MobileNets: Efficient Convolutional Neural Networks for Mobile Vision Applications

Mar 2019

tl;dr: Factorize normal 2D convolution operations into depth separable convolutions (depthwise convolution and pointwise convolution) to reduce latency as well as model size.

Overall impression

The way normal 2D conv op handles channel information is almost in a fully connected fashion. Each channel in the input is filtered and weighted into the output by different weights in different and corresponding layers in the conv kernel.
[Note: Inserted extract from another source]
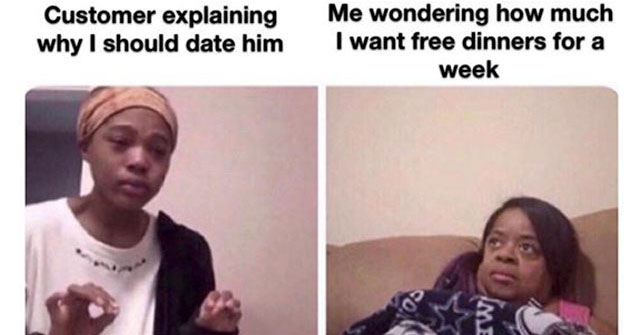 At what (x,y) coordinates should I click in order to perform the action: click on blanket. Please return your answer as a coordinate pair (x, y). Looking at the image, I should click on (461, 320).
Depthwise separable conv applies the same 2D conv kernel to all depths, and uses a pointwise conv (1x1 conv) to combine it.

Key ideas

Two ways to build small and efficient networks: compressing pretrained networks (quantization, hashing, pruning or distillation, or low-bit network); training small networks direclty with new architectures such as mobilenets, mobilenets v2 shufflenet, xception, etc.
MobileNet applies a single filter to each input channel.
Computation cost:
- Input: F x F x M (M channel)
- Normal conv: F x F x M x N x K x K
- Depthwise conv: F x F x M x K x K
- Pointwise conv: M x N x F x F
- Reduction of computation: 1/N + 1/K^2 ~ 1/K^2 ~ 1/9 (for 3x3 conv kernels)
- N is in the order of 100 to 1000
- MobileNets’ 95% of computation is in 1x1 pointwise conv and can be implemented very efficiently.
With and resolution multiplier: $\alpha$ and $\rho$ to control input and output channel numbers, and the input resolution.
There is a log=linear dependence between accuracy and computation.

Technical details

MobileNets show that it is more benefit to make the network thinner than shallower.
SqueezeNet (with squeeze and expand Fire modules) uses fewer parameters but more calculations. (In this sense it is like DenseNet?) MobileNets outperforms SqueezeNet on ImageNet, with a comparable number of weights, but a fraction of the computational cost. So MobileNets is preferred most of the time. Here is a good comparison review. SqueezeNet is designed for reduction in num of parameters and model size, instead of reduction in explicit FLOPS and inference time.

Notes

TODO: Need to read mobilenet v2 and shufflenet, and xception.
Comparison of mobilenet and xception. (Kerasの作者@fcholletさんのCVPR’17論文XceptionとGoogleのMobileNets論文を読んだ)
Q: Isn’t depth separable 2D conv the same as a 3D convolution with z=1? I need to write down a more detailed note about this.
Geolocalization with PlaNet [?].
Distillation works by training the classifier to emulate the outputs of a larger model instead of the GT labels. Could this be used to combat noisy label problems?